- EXERCISE GOAL
Copy every line of the entries that includes the word "Nationalpark".

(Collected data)
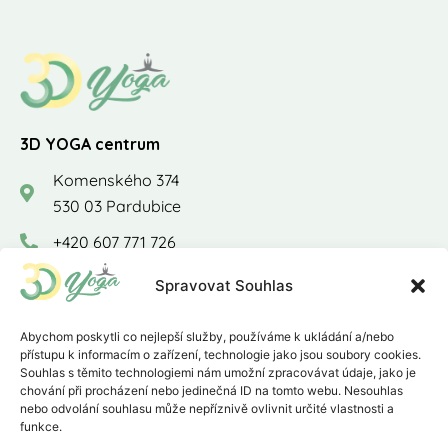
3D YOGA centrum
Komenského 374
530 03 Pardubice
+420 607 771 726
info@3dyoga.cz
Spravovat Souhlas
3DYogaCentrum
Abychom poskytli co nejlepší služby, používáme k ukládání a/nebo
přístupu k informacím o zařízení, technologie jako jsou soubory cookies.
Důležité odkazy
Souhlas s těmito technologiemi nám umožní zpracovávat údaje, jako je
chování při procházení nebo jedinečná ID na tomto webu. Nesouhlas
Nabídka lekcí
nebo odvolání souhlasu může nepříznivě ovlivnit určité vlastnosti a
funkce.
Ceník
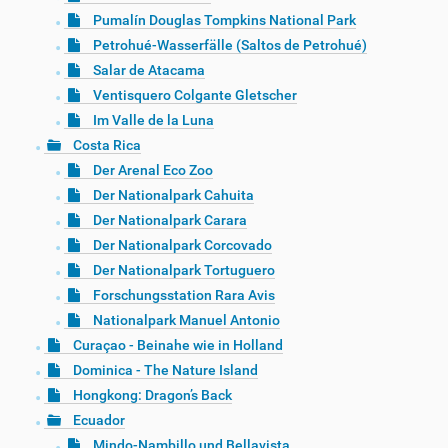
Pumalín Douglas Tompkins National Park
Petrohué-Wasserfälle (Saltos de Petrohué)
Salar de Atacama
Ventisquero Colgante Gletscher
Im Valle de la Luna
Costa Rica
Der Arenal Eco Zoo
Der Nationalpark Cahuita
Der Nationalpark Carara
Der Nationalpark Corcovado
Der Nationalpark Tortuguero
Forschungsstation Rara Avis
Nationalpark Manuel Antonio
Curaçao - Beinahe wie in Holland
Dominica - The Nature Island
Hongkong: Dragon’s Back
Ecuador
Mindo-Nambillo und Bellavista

- WRITTEN ANSWER
Der Nationalpark Cahuita
Der Nationalpark Carara
Der Nationalpark Corcovado
Der Nationalpark Tortuguero
Nationalpark Manuel Antonio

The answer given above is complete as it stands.